On October 18, 2000, Plaintiff was indicted in the Lorain County Court of Common Pleas on charges of tampering with evidence, pursuant to Ohio Rev.Code § 2921.12(A)(1), and possession of drugs, pursuant to Ohio Rev.Code. § 2925.11(A). On April 24, 2001, Plaintiff pled no contest to the charges, and was sentenced to probation. On August 27, 2001, Hodge filed a notice of appeal.

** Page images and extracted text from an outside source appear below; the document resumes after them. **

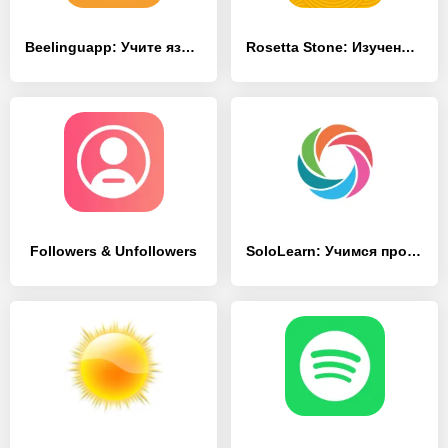
Beelinguapp: Учите языки по аудиокнигам
Rosetta Stone: Изучение языков
Followers & Unfollowers
SoloLearn: Учимся программировать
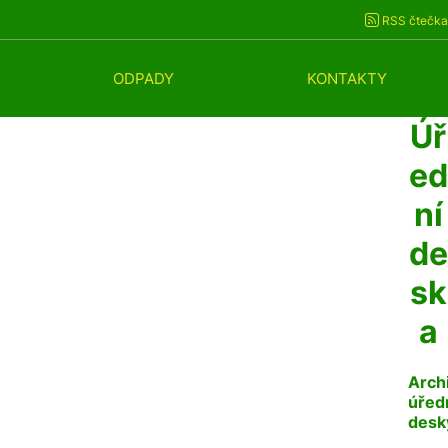
RSS čtečka
ODPADY
KONTAKTY
Úř
ed
ní
de
sk
a
Arch
úřed
desk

His conviction was affirmed by the Ohio Ninth District Court of Appeals on February 20, 2002. Hodge then filed the current complaint on August 27, 2002, against the City of Elyria, Elyria Police Chief Michael Medders, and Elyria Police Officers Fairbanks and Lesner (collectively “Defendants”), under 42 U.S.C. § 1983 (“ § 1983”), alleging that the search conducted by the Elyria police was unconstitutional and that the force used in stopping and arresting him was excessive.

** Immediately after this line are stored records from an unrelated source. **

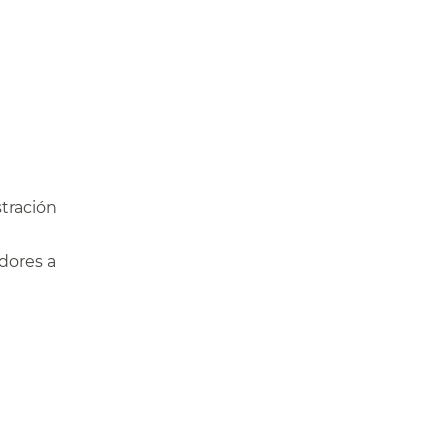
stración
adores a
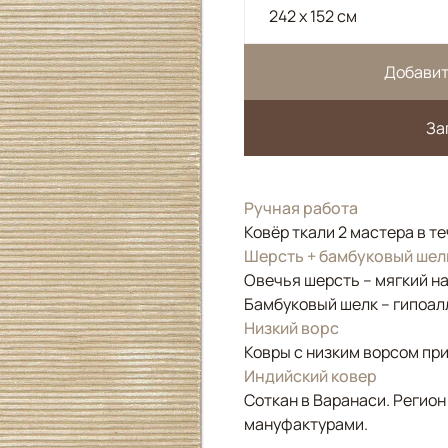
242 x 152 см
Добавит
За
Ручная работа
Ковёр ткали 2 мастера в т
Шерсть + бамбуковый шел
Овечья шерсть – мягкий н
Бамбуковый шелк – гипоал
Низкий ворс
Ковры с низким ворсом при
Индийский ковер
Соткан в Варанаси. Регион
мануфактурами.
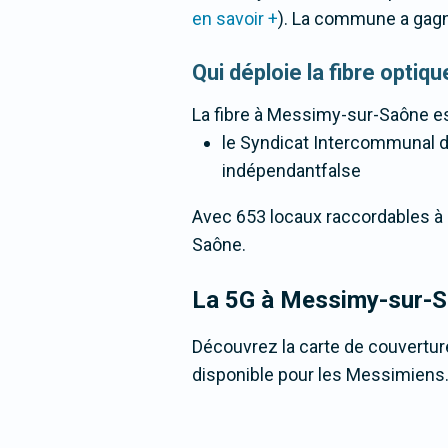
en savoir +
). La commune a gag
Qui déploie la fibre opt
La fibre
à Messimy-sur-Saône
es
le Syndicat Intercommunal d'
indépendantfalse
Avec 653 locaux raccordables à la
Saône.
La 5G
à Messimy-sur-
Découvrez la carte de couvertur
disponible pour les Messimiens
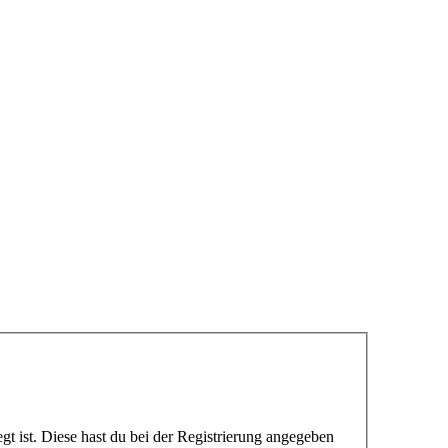
gt ist. Diese hast du bei der Registrierung angegeben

Defendants filed a motion to dismiss pursuant to Federal Rule of Civil Procedure 12(b)(6) or, in the alternative, a motion for summary judgment pursuant to Federal Rule of Civil Procedure 56, to which Plaintiff filed a motion in opposition. On January 15, 2003, the district court granted Appellees’ motion to dismiss Hodge’s unconstitutional search and his excessive force claims. In dismissing Hodge’s unconstitutional search claim, the Court relied on the Supreme Court’s holding in Heck v. Humphrey, 512 U.S. 477, 114 S.Ct. 2364, 129 L.Ed.2d 383 (1994). In Heck, the Supreme Court held, “in order to recover damages for allegedly unconstitutional ... harm caused by actions whose unlawfulness would render a conviction or sentence invalid, a § 1983 plaintiff must prove that the conviction or sentence has been reversed....” Heck, 512 U.S. at 486-87. As the Ohio Ninth District Court of Appeals upheld Hodge’s criminal conviction, and that conviction still stands, the district court was correct in stating that Hodge is not eligible for damages related to the search that supported his conviction.

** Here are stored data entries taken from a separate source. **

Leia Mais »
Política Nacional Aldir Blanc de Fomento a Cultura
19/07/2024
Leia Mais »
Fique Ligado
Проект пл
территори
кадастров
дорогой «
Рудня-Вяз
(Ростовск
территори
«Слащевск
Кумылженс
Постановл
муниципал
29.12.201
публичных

The district court correctly dismissed Hodge’s unconstitutional search claim without prejudice, mindful of the fact that if Hodge is able to get his conviction reversed or otherwise expunged in the future, Hodge could then re-assert this claim. In so holding, the lower court relied on Shamaeizadeh v. Cunigan, 182 F.3d 391, 396 (6th Cir.1999), which held that “a cause of action under § 1983 that *224 would imply the invalidity of a conviction does not accrue until the conviction is reversed or expunged, and therefore the statute of limitations does not begin to run until such an event occurs, if ever.”

With regard to Hodge’s excessive force claim brought pursuant to § 1983, the lower court found that because Hodge’s excessive force claim does not rely on the validity of his conviction, the claim is immediately cognizable. See Washington v. Summerville, 127 F.3d 552, 556 (7th Cir. 1997). After concluding that Heck would not barr Hodge from asserting his excessive force claim, the Court noted that a § 1983 claim in Ohio is governed by a two-year statute of limitations, pursuant to Ohio Rev.Code § 2305.10. The lower court concluded that Hodge’s excessive force claim accrued on August 12, 2000, the day that he was arrested, and that as Hodge did not file his complaint until August 27, 2002, his claim was untimely under Ohio’s two-year statute of limitations. In so finding, the lower court dismissed Hodge’s excessive force claim with prejudice.

Plaintiff has now appealed the lower court’s ruling on his excessive force claim, arguing that the district court erred in applying Heck to this case. We review de novo a district court’s grant of a motion to dismiss under Federal Rule of Civil Procedure 12(b)(6). Tahfs v. Proctor, 316 F.3d 584, 590 (6th Cir.2003).

II. DISCUSSION

Plaintiff concedes that his § 1983 claims are governed by Ohio’s two-year statute of limitations. The issue before us now is when this statute began to accrue on Hodge’s § 1983 claim of excessive force claim. The question of when the statute of limitations beings to run is governed by federal law. Ruff v. Runyon, 258 F.3d 498, 500 (6th Cir.2001) (citing Wilson v. Garcia, 471 U.S. 261, 268-71, 105 S.Ct. 1938, 85 L.Ed.2d 254 (1985)).